PERKINS: Sure. Well, the field of inside sales has experienced pretty amazing growth. I believe the growth can be attributed to the need and desire that inside sales professionals – some call their organizations “digital sales” or even “tele-sales” – have for a centralized and accessible resource that helps them — whether they’re frontline or leaders – to advance the profession and advance their careers.
The AA-ISP, by design, allows you to network with others going through the same set of challenges and problems, and to share solutions. When you come to a chapter meeting or an event, it’s all about this sharing of ideas, learning who is doing what, and finding new and better ways to do things.

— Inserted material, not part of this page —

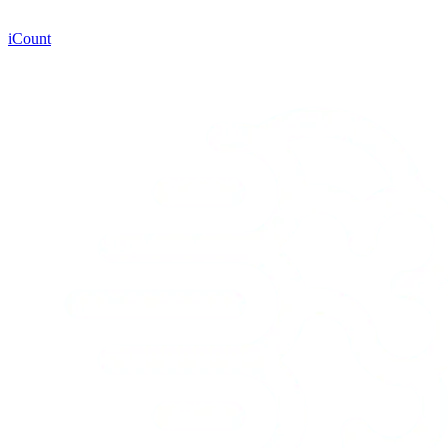
iCount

Anyway, we’ve grown to over 13,000 members on a global basis. Outside the U.S. we’re gaining quite an interest. We’ve gotten to 65 chapters around the world. I think the number is around 20 or so outside the U.S. India itself has two chapters, for example. And a lot of the EMEA countries are adding chapters. Internally, we’ve grown to nine full-time employees plus other part time help. And there are many initiatives that we are contemplating for the future.
MANASCO: So I’m curious: What do you think has contributed to this growth in the profession of inside sales in particular and virtual selling more generally? What’s behind it? Why have we seen it accelerate over the past decade and perhaps intensify over the last couple years?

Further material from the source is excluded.